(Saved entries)

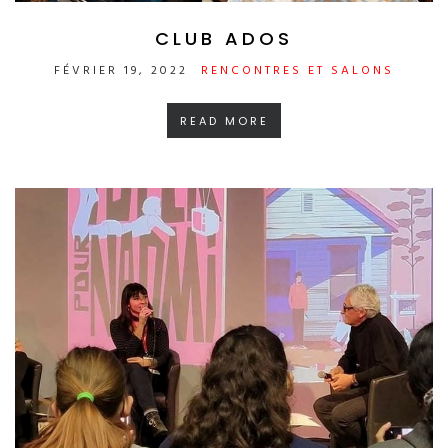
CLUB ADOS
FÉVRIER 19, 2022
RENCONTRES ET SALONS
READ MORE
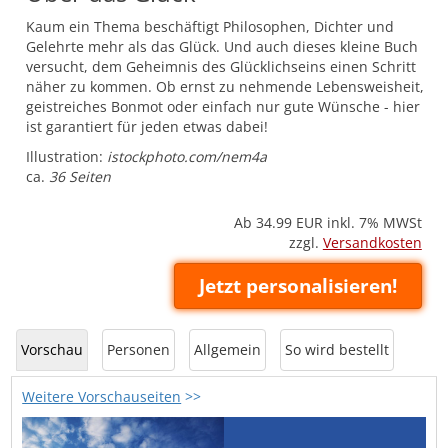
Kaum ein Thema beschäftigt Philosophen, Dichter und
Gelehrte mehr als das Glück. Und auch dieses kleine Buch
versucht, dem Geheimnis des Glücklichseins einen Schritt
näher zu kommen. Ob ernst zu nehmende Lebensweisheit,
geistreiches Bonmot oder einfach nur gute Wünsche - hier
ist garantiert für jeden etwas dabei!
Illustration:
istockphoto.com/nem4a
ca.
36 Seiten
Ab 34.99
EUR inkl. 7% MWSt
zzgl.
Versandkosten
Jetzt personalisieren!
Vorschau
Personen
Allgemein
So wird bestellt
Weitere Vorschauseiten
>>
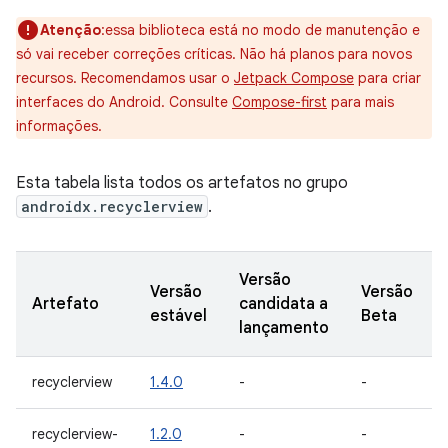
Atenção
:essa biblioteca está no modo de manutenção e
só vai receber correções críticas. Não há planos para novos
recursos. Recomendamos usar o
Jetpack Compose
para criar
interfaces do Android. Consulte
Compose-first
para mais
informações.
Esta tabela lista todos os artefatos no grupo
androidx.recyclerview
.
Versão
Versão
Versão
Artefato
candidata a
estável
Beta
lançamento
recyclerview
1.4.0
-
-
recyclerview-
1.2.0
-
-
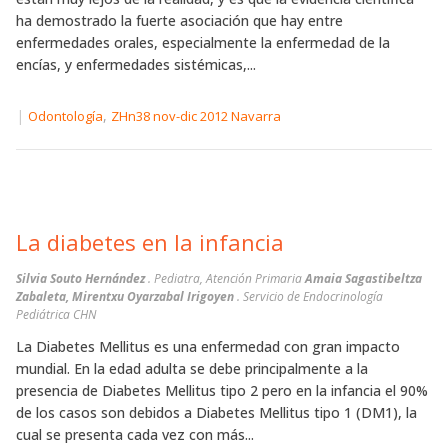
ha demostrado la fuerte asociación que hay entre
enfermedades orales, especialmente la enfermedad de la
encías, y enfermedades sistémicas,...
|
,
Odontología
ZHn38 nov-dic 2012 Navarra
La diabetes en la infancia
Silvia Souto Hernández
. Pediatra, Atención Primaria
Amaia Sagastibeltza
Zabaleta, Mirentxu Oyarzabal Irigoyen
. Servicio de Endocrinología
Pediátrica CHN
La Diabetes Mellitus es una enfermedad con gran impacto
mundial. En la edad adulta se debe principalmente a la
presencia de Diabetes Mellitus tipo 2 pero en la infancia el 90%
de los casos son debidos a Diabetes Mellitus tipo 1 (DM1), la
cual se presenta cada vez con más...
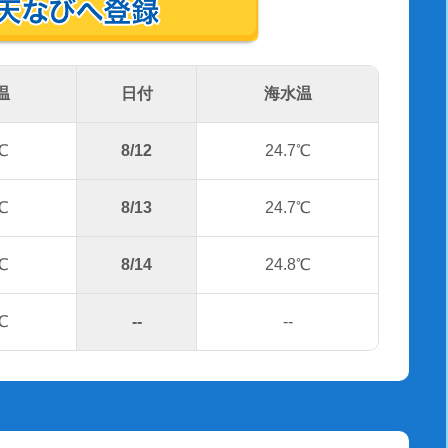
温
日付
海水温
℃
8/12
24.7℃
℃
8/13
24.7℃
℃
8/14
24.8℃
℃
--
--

**PROBLEM**
Reproduce every entry exactly, but omit each picture.

**SOLUTION BELOW**
CLUB ADOS
FÉVRIER 19, 2022
RENCONTRES ET SALONS
READ MORE
Kaum ein Thema beschäftigt Philosophen, Dichter und
Gelehrte mehr als das Glück. Und auch dieses kleine Buch
versucht, dem Geheimnis des Glücklichseins einen Schritt
näher zu kommen. Ob ernst zu nehmende Lebensweisheit,
geistreiches Bonmot oder einfach nur gute Wünsche - hier
ist garantiert für jeden etwas dabei!
Illustration:
istockphoto.com/nem4a
ca.
36 Seiten
Ab 34.99
EUR inkl. 7% MWSt
zzgl.
Versandkosten
Jetzt personalisieren!
Vorschau
Personen
Allgemein
So wird bestellt
Weitere Vorschauseiten
>>
Atenção
:essa biblioteca está no modo de manutenção e
só vai receber correções críticas. Não há planos para novos
recursos. Recomendamos usar o
Jetpack Compose
para criar
interfaces do Android. Consulte
Compose-first
para mais
informações.
Esta tabela lista todos os artefatos no grupo
androidx.recyclerview
.
Versão
Versão
Versão
Artefato
candidata a
estável
Beta
lançamento
recyclerview
1.4.0
-
-
recyclerview-
1.2.0
-
-
ha demostrado la fuerte asociación que hay entre
enfermedades orales, especialmente la enfermedad de la
encías, y enfermedades sistémicas,...
|
,
Odontología
ZHn38 nov-dic 2012 Navarra
La diabetes en la infancia
Silvia Souto Hernández
. Pediatra, Atención Primaria
Amaia Sagastibeltza
Zabaleta, Mirentxu Oyarzabal Irigoyen
. Servicio de Endocrinología
Pediátrica CHN
La Diabetes Mellitus es una enfermedad con gran impacto
mundial. En la edad adulta se debe principalmente a la
presencia de Diabetes Mellitus tipo 2 pero en la infancia el 90%
de los casos son debidos a Diabetes Mellitus tipo 1 (DM1), la
cual se presenta cada vez con más...
温
日付
海水温
℃
8/12
24.7℃
℃
8/13
24.7℃
℃
8/14
24.8℃
℃
--
--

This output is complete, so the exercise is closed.